Psychologist Dr. Cindy Baum-Baicker recently reported (on the APA DIV 42 List Serv) that she wrote a comment that appeared in the Public Policy Section of the Section on Family and Couples Therapy (Section VIII) of APA Division 39, about Journalist and author Robert Whitaker’s book, Anatomy of an Epidemic: Magic Bullets, Psychiatric Drugs and the Astonishing Rise of Mental Illness in America. She stated that journalist and author Whitaker has been able to break-through and get an important message out through his book, which she described as the next Silent Spring, the Rachel Carson book that was ground breaking back in the 60's. Here is her comment:

 

Did you know that in 1955 before the advent of the neuroleptics/antipsychotics, when the best possible practices in psychiatry were based on "compassionate care," 1 in 468 Americans was hospitalized due to a mental illness. In 1987, after the common adoption of these medications as the standard "best practice," 1 in 184 Americans were receiving SSI or SSDI because they were disabled by mental illness. In 1987 the FDA approved Prozac, the first of the SSRI meds. This class of medicines has not only become accepted by mental health practitioners and patients, but is also seen as the first stop in treatment by many who are not psychotherapy savvy. In 2007, the disability rate for mental illness was 1 in every 76 Americans.
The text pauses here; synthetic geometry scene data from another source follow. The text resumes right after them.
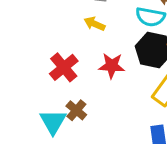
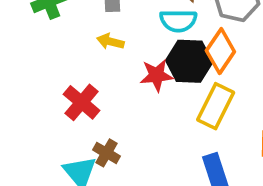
red star: (112, 66) -> (157, 75), moved

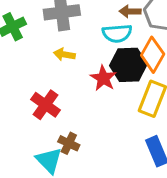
red star: (157, 75) -> (103, 78), turned -30

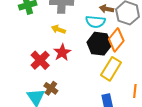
red star: (103, 78) -> (62, 52), moved

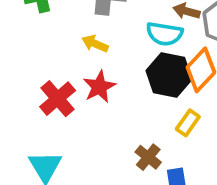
yellow rectangle: (111, 69) -> (188, 123), size x0.6
brown cross: (51, 88) -> (148, 157), moved

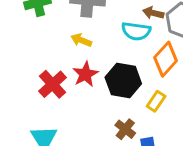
black hexagon: (169, 75) -> (123, 81), moved

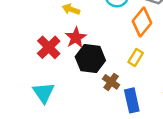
black hexagon: (123, 81) -> (90, 59), moved

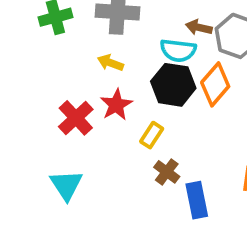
yellow rectangle: (136, 58) -> (152, 135), moved
black hexagon: (90, 59) -> (173, 85), moved

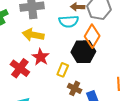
yellow arrow: (110, 63) -> (33, 35), size x1.5
black hexagon: (173, 85) -> (83, 52), moved

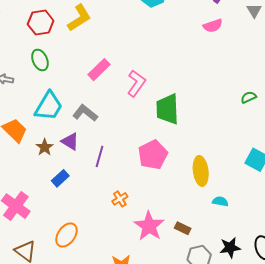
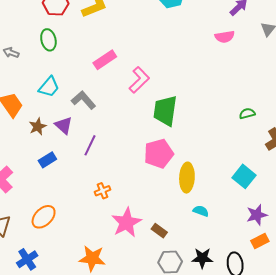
cyan trapezoid: (49, 106) -> (49, 87), size x0.7
pink pentagon: (153, 155) -> (159, 154), moved

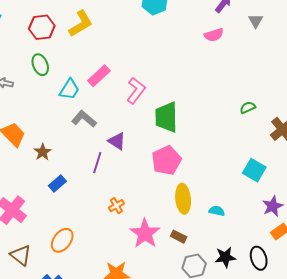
cyan trapezoid: (49, 87) -> (69, 89), moved
purple triangle: (64, 125) -> (117, 141), moved
yellow ellipse: (187, 178) -> (183, 199), moved

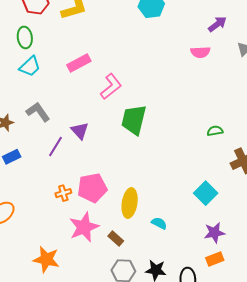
cyan trapezoid: (69, 89) -> (30, 66), moved
gray L-shape: (84, 119) -> (38, 112), moved
pink pentagon: (166, 160) -> (92, 188), moved

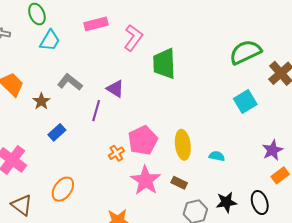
pink rectangle: (79, 63) -> (96, 24), turned 30
green semicircle: (215, 131) -> (245, 52), size x2.0
cyan square: (206, 193) -> (245, 102), moved, turned 30

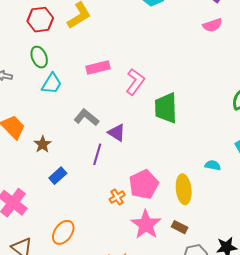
gray L-shape: (70, 82) -> (86, 117), moved
cyan semicircle: (217, 156) -> (213, 165), moved

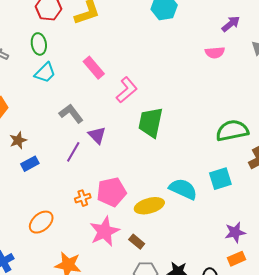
pink rectangle: (98, 67) -> (94, 68), turned 50
brown star: (43, 144) -> (18, 140), moved
cyan semicircle: (213, 165) -> (183, 189), size x1.8
yellow ellipse: (184, 189) -> (149, 206), turned 68
orange ellipse: (63, 232) -> (41, 222), moved

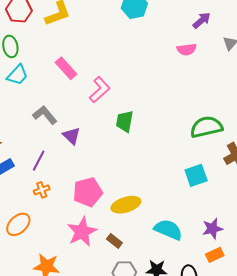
green trapezoid: (151, 122) -> (125, 121), size x0.7
purple line: (73, 152) -> (39, 161), moved
cyan semicircle: (183, 189) -> (168, 230), moved
orange cross: (83, 198) -> (42, 190), moved

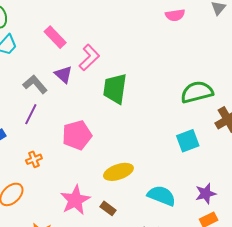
green trapezoid: (125, 121) -> (115, 89), size x1.4
purple triangle: (71, 136) -> (63, 74), moved
purple line: (39, 161) -> (31, 114), moved
pink pentagon: (88, 192) -> (77, 135), moved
That's more than double the rate in 1987, and six times the rate in 1955. Furthermore, you will learn that relapses are greater in severity and far more frequent when patients are treated with drugs than with no drugs--this is for the psychoses as well as depressions and anxiety. And, that psychiatric drugs don't fix abnormal brain chemistry-- in fact, they create it. It is not, as many of us were taught, "insulin for a diabetic." Short-term use can be helpful; long-term use worsens long-term outcomes.